Question: A middle C string on a piano has a fundamental frequency of 262 Hz and the A note has a fundamental ...

Question

A middle C string on a piano has a fundamental frequency of 262 Hz and the A note has a fundamental frequency of 440 Hz.
(a) Calculate the frequencies of the next two harmonics of the C string.
(b) If the strings for the A and C notes are assumed to have the same mass per unit length and the same length determine the ratio of tensions in the two strings.

Answer 1

Solution

For part (a): Frequency of harmonics string is an integral multiple of fundamental frequency. Using this relation, the frequency of the next two harmonics can be calculated. For part (b): Use Mersenne Equation showing relation between fundamental frequency and amount of tension on the string. Substitute value in this equation for both the fundamental frequencies and take their ratio.

Formula used: $F= \dfrac {1}{2L} \sqrt {\dfrac {T}{\mu}}$

Complete step by step answer:

Given: ${f}_{1C} = 262 Hz$
A. Let the frequencies of next two harmonics of the C string be ${f}_{2C}$ and ${f}_{3C}$
${f}_{2C}=2 \times {f}_{1C}$
$\therefore {f}_{2C}= 2\times 262$
$\therefore {f}_{2C}= 524 Hz$
Now, ${f}_{3C}=3 \times {f}_{1C}$
$\therefore {f}_{3C}= 3\times 262$
$\therefore {f}_{2C}= 786 Hz$

Hence, the next two harmonics of C strongly have frequencies of 524 Hz and 786 Hz.

B. We know,
$F= \dfrac {1}{2L} \sqrt {\dfrac {T}{\mu}}$
Where, F is the fundamental frequency
T is the tension on the string
L is the length of the string
$\mu$ is the mass per unit length
Now, using the above formula we write the expressions for both the fundamental frequencies.
${f}_{1A}= \dfrac {1}{2L} \sqrt {\dfrac {{T}_{A}}{\mu}}$ ...(1)
${f}_{1C}= \dfrac {1}{2L} \sqrt {\dfrac {{T}_{C}}{\mu}}$ ...(2)
Now, dividing the equation. (1) by (2) we get,
$\dfrac {{f}_{1A}}{{f}_{1C}}= \sqrt {\dfrac {{T}_{A}}{{T}_{C}}}$
Now substituting the values for frequencies we get,
$\sqrt {\dfrac {{T}_{A}}{{T}_{C}}}=\dfrac {440}{226}$
$\therefore \sqrt {\dfrac {{T}_{A}}{{T}_{C}}}= 1.68$
Then, squaring on both the sides we get,
$\dfrac {{T}_{A}}{{T}_{C}}= {1.68}^{2}$
$\therefore \dfrac {{T}_{A}}{{T}_{C}}=2.82$

Hence, the ratio of tension in two strings is 2.82.
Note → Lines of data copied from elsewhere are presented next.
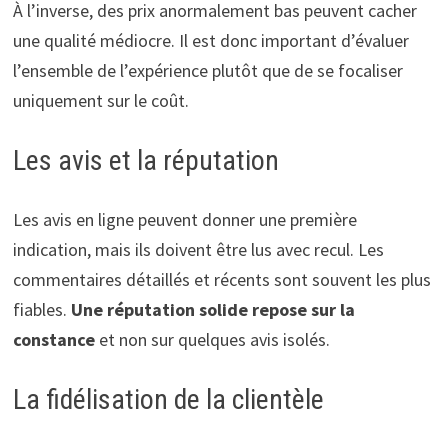
À l’inverse, des prix anormalement bas peuvent cacher
une qualité médiocre. Il est donc important d’évaluer
l’ensemble de l’expérience plutôt que de se focaliser
uniquement sur le coût.
Les avis et la réputation
Les avis en ligne peuvent donner une première
indication, mais ils doivent être lus avec recul. Les
commentaires détaillés et récents sont souvent les plus
fiables.
Une réputation solide repose sur la
constance
et non sur quelques avis isolés.
La fidélisation de la clientèle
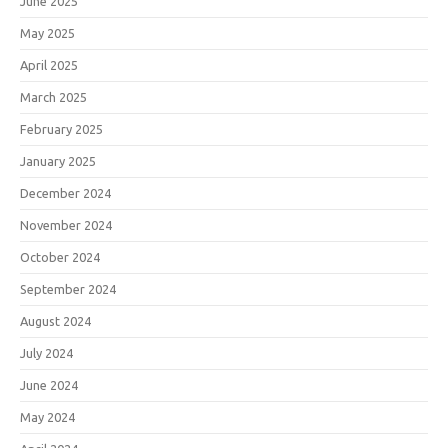
June 2025
May 2025
April 2025
March 2025
February 2025
January 2025
December 2024
November 2024
October 2024
September 2024
August 2024
July 2024
June 2024
May 2024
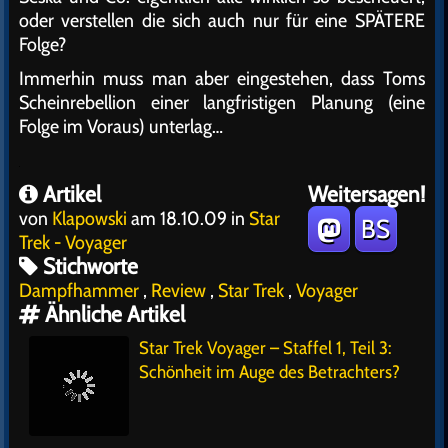
oder verstellen die sich auch nur für eine SPÄTERE
Folge?
Immerhin muss man aber eingestehen, dass Toms
Scheinrebellion einer langfristigen Planung (eine
Folge im Voraus) unterlag…
Artikel
Weitersagen!
von
Klapowski
am 18.10.09 in
Star
BS
Trek - Voyager
Stichworte
Dampfhammer
,
Review
,
Star Trek
,
Voyager
Ähnliche Artikel
Star Trek Voyager – Staffel 1, Teil 3:
Schönheit im Auge des Betrachters?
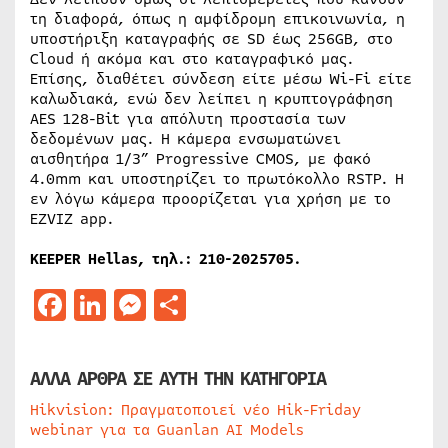
τη διαφορά, όπως η αμφίδρομη επικοινωνία, η
υποστήριξη καταγραφής σε SD έως 256GB, στο
Cloud ή ακόμα και στο καταγραφικό μας.
Επίσης, διαθέτει σύνδεση είτε μέσω Wi-Fi είτε
καλωδιακά, ενώ δεν λείπει η κρυπτογράφηση
AES 128-Bit για απόλυτη προστασία των
δεδομένων μας. Η κάμερα ενσωματώνει
αισθητήρα 1/3” Progressive CMOS, με φακό
4.0mm και υποστηρίζει το πρωτόκολλο RSTP. Η
εν λόγω κάμερα προορίζεται για χρήση με το
EZVIZ app.
KEEPER Hellas, τηλ.: 210-2025705.
Facebook
LinkedIn
Messenger
Μοιραστείτε
ΑΛΛΑ ΑΡΘΡΑ ΣΕ ΑΥΤΗ ΤΗΝ ΚΑΤΗΓΟΡΙΑ
Hikvision: Πραγματοποιεί νέο Hik-Friday
webinar για τα Guanlan AI Models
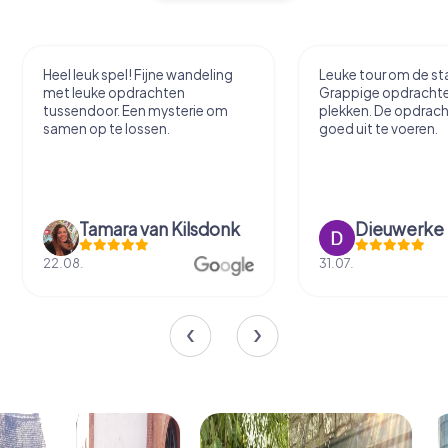
Heel leuk spel! Fijne wandeling
Leuke tour om de sta
met leuke opdrachten
Grappige opdracht
tussendoor. Een mysterie om
plekken. De opdrach
samen op te lossen.
goed uit te voeren.
Tamara van Kilsdonk
Dieuwerke
22.08.
31.07.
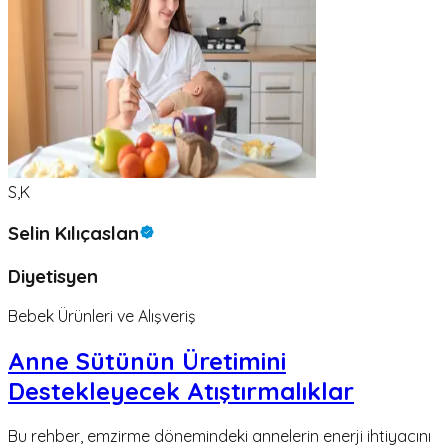
S,K
Selin Kılıçaslan
Diyetisyen
Bebek Ürünleri ve Alışveriş
Anne Sütünün Üretimini
Destekleyecek Atıştırmalıklar
Bu rehber, emzirme dönemindeki annelerin enerji ihtiyacını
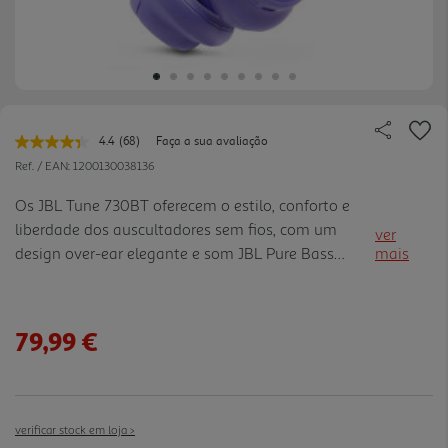
4.4
(68)
Faça a sua avaliação
Leu
68
Ref. / EAN:
1200130038136
avaliações.
Link
Os JBL Tune 730BT oferecem o estilo, conforto e
para
liberdade dos auscultadores sem fios, com um
a
ver
mesma
design over-ear elegante e som JBL Pure Bass
mais
página.
envolvente. As almofadas macias proporcionam
conforto durante todo o dia, enquanto a
autonomia até 76 horas permite o uvir música
79,99 €
durante muito mais tempo. Com carregamento
rápido (5 minutos = 5 horas), microfones duplos
para chamadas claras e Bluetooth com ligação
multiponto, garantem uma experiência prática e
verificar stock em loja >
versátil. Personaliza o som através da app JBL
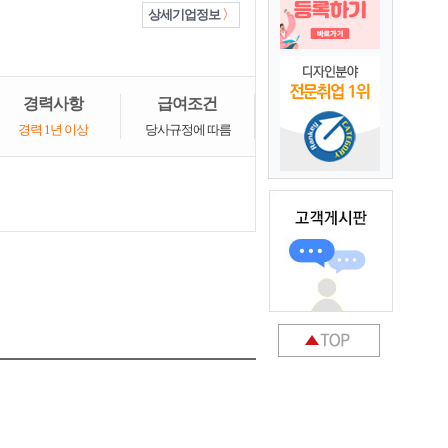
상세기업정보
경력사항
급여조건
경력 1년 이상
당사규정에 따름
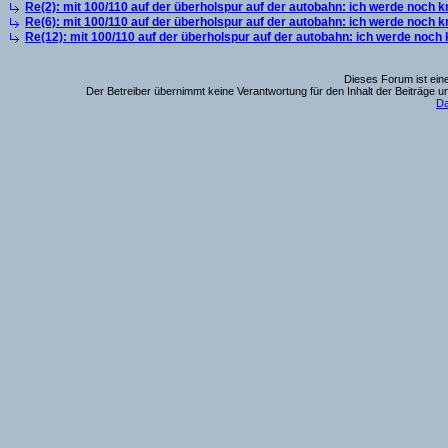
Re(2): mit 100/110 auf der überholspur auf der autobahn: ich werde noch k
Re(6): mit 100/110 auf der überholspur auf der autobahn: ich werde noch k
Re(12): mit 100/110 auf der überholspur auf der autobahn: ich werde noch
Dieses Forum ist eine
Der Betreiber übernimmt keine Verantwortung für den Inhalt der Beiträge u
Da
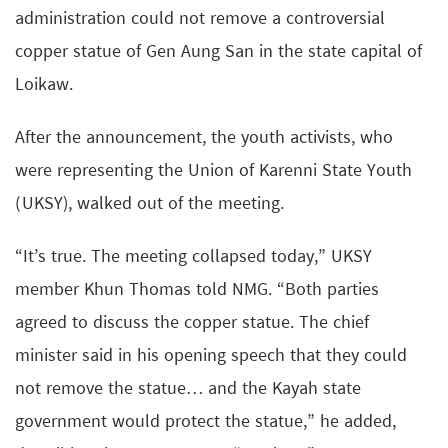
administration could not remove a controversial
copper statue of Gen Aung San in the state capital of
Loikaw.
After the announcement, the youth activists, who
were representing the Union of Karenni State Youth
(UKSY), walked out of the meeting.
“It’s true. The meeting collapsed today,” UKSY
member Khun Thomas told NMG. “Both parties
agreed to discuss the copper statue. The chief
minister said in his opening speech that they could
not remove the statue… and the Kayah state
government would protect the statue,” he added,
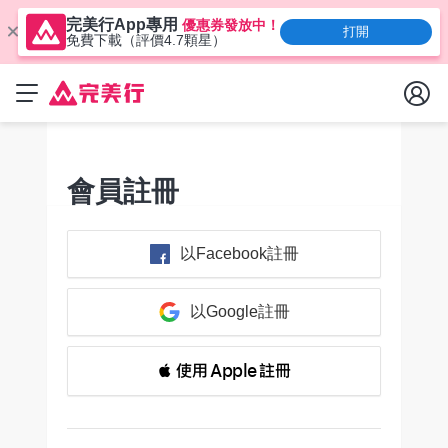
完美行App專用
優惠券發放中！
打開
免費下載（評價4.7顆星）
會員註冊
以Facebook註冊
以Google註冊
 使用 Apple 註冊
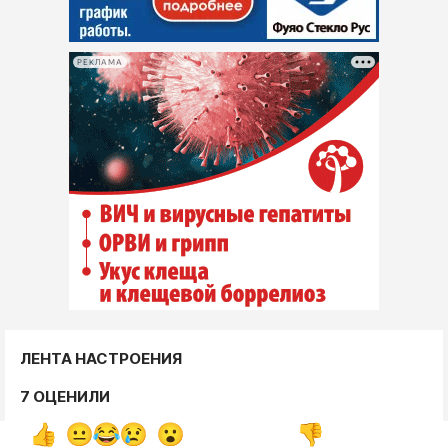
РЕКЛАМА
ЛЕНТА НАСТРОЕНИЯ
7 ОЦЕНИЛИ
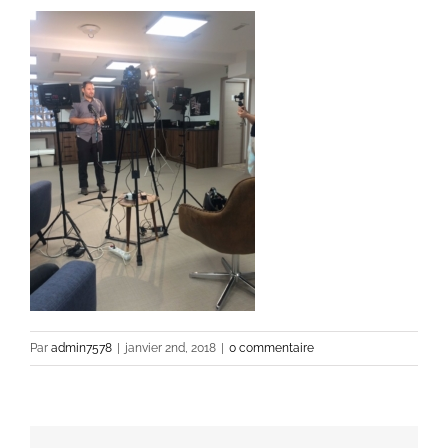
Par
admin7578
|
janvier 2nd, 2018
|
0 commentaire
Note: Always remember that the harmonics of a string have frequencies related to the integral multiple of the fundamental frequency. In reality, frequency of piano strings does not depend on tension on the string. It depends on many other parameters such as length of the string, mass per unit length etc.